• REQUIREMENT
Below are records; the lines starting at the one with "Сентябрь 2025" and ending at the one with "اطلاعیه‌ای، تمام فرضیات قبلی را زیر سوال برد." must be reproduced exactly, both included. Pictures must not appear.

• RECORDS TO PROCESS
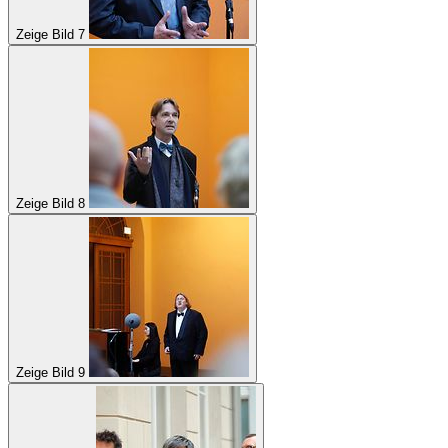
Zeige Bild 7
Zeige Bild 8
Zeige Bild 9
...
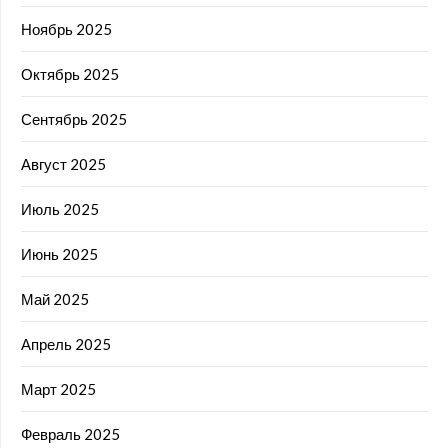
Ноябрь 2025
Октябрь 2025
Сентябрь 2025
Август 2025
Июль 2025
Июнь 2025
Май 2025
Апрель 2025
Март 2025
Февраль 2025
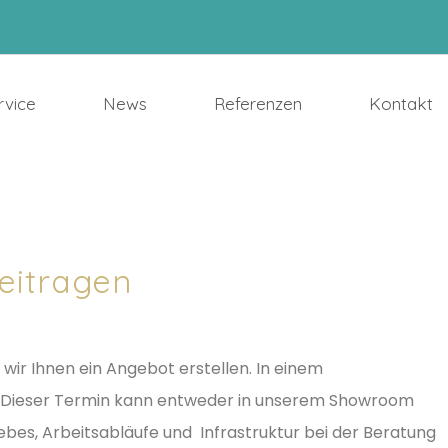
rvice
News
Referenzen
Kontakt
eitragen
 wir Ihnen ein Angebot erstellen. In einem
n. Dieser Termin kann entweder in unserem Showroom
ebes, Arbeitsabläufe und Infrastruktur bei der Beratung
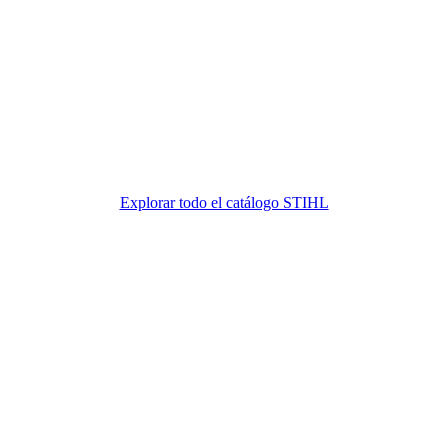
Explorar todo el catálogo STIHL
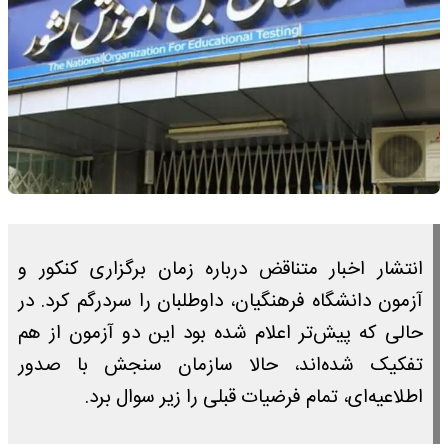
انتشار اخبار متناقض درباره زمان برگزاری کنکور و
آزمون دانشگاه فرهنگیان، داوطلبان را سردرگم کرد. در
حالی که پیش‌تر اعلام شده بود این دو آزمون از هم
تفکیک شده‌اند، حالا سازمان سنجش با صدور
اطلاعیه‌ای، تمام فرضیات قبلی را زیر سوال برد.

• EXERCISE RESPONSE
Сентябрь 2025
Август 2025
Июль 2025
Июнь 2025
Май 2025
Апрель 2025
Март 2025
Февраль 2025
rvice
News
Referenzen
Kontakt
eitragen
 wir Ihnen ein Angebot erstellen. In einem
n. Dieser Termin kann entweder in unserem Showroom
ebes, Arbeitsabläufe und Infrastruktur bei der Beratung
Explorar todo el catálogo STIHL
انتشار اخبار متناقض درباره زمان برگزاری کنکور و
آزمون دانشگاه فرهنگیان، داوطلبان را سردرگم کرد. در
حالی که پیش‌تر اعلام شده بود این دو آزمون از هم
تفکیک شده‌اند، حالا سازمان سنجش با صدور
اطلاعیه‌ای، تمام فرضیات قبلی را زیر سوال برد.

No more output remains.